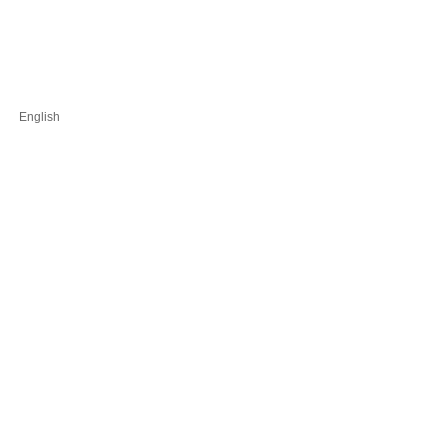
English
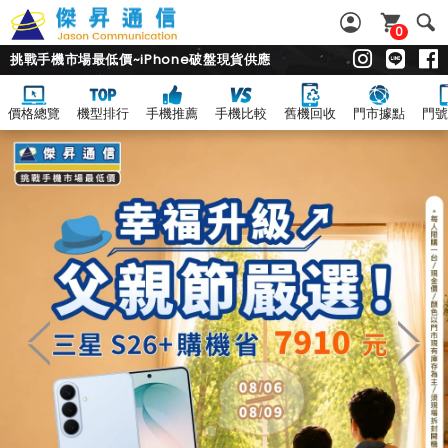
0
挑戰手機市場最低價~iPhone破盤現貨供應
價格總覽
機型排行
手機推薦
手機比較
舊機回收
門市據點
門號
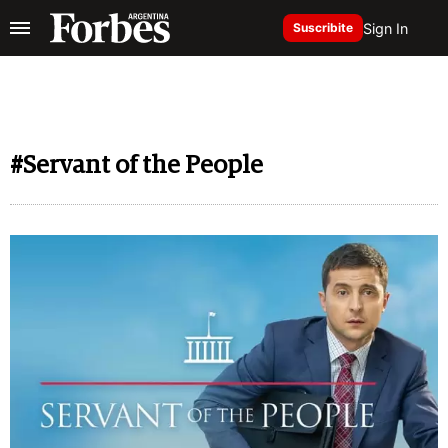
Sign In
Suscribite
#Servant of the People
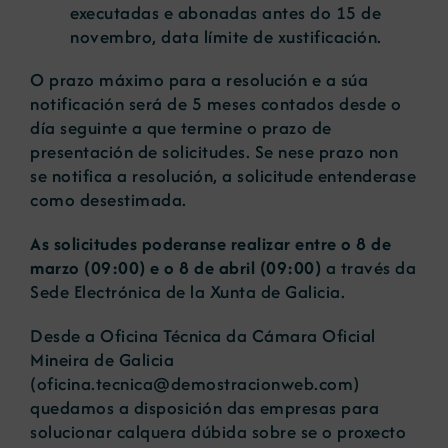
executadas e abonadas antes do 15 de
novembro, data límite de xustificación.
O prazo máximo para a resolución e a súa
notificación será de 5 meses contados desde o
día seguinte a que termine o prazo de
presentación de solicitudes. Se nese prazo non
se notifica a resolución, a solicitude entenderase
como desestimada.
As solicitudes poderanse realizar entre o 8 de
marzo (09:00) e o 8 de abril (09:00)
a través da
Sede Electrónica de la Xunta de Galicia
.
Desde a Oficina Técnica da Cámara Oficial
Mineira de Galicia
(
oficina.tecnica@demostracionweb.com
)
quedamos a disposición das empresas para
solucionar calquera dúbida sobre se o proxecto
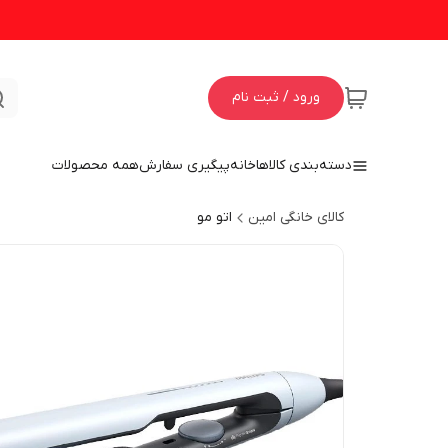
ورود / ثبت نام
دسته‌بندی کالاها
خانه
پیگیری سفارش
همه محصولات
کالای خانگی امین
اتو مو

▶ EXERCISE OBJECTIVE
Answer with a number alone. It should equal the count of lines in the entries that hold "resolución".

▶ RESPONSE TO THIS EXERCISE
2